Introductory Statement
This Issuer Tender Offer Statement on Schedule TO relates to an offer by Western Asset Middle Market Income Fund Inc., a Maryland corporation (the “Fund”), to purchase for cash up to 2.5% of the Fund’s outstanding shares of Common Stock, par value $.001 per share (the “Shares”), upon the terms and subject to the conditions contained in the Offer to Purchase dated June 1, 2022 and the related Letter of Transmittal, which are filed as exhibits to this Schedule TO. In addition, in accordance with the rules promulgated by the Securities and Exchange Commission, the Fund may purchase up to an additional 2% of the Fund’s outstanding Shares without amending or extending the Offer to Purchase.

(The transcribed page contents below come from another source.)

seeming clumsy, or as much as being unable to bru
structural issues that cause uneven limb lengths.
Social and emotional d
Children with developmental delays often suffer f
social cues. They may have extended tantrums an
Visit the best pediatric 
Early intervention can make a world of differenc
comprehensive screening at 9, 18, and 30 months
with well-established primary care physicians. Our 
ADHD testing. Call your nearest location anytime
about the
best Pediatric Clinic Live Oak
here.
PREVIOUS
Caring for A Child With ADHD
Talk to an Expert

This Issuer Tender Offer Statement on Schedule TO is being filed in satisfaction of the reporting requirements of Rule 13e-4(c)(2) promulgated under the Securities Exchange Act of 1934, as amended.

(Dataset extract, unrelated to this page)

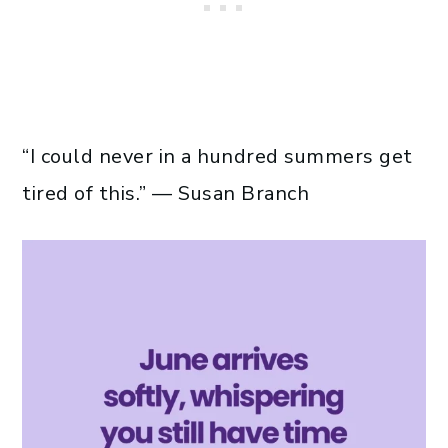
“I could never in a hundred summers get
tired of this.” — Susan Branch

The information in the Offer to Purchase and the related Letter of Transmittal is incorporated herein by reference in response to all of the items of this Schedule TO, as more particularly described below.
ITEM 1. SUMMARY TERM SHEET.
The information set forth under “Summary Term Sheet” in the Offer to Purchase is incorporated herein by reference.
ITEM 2. SUBJECT COMPANY INFORMATION.
(a) and (b) The information set forth in the Offer to Purchase under “Introduction” and under Section 9 (“Certain Information Concerning the Fund, the Investment Manager and the Subadviser”) is incorporated herein by reference.
(c) The Shares are not currently traded on an established secondary trading market.
ITEM 3. IDENTITY AND BACKGROUND OF FILING PERSON.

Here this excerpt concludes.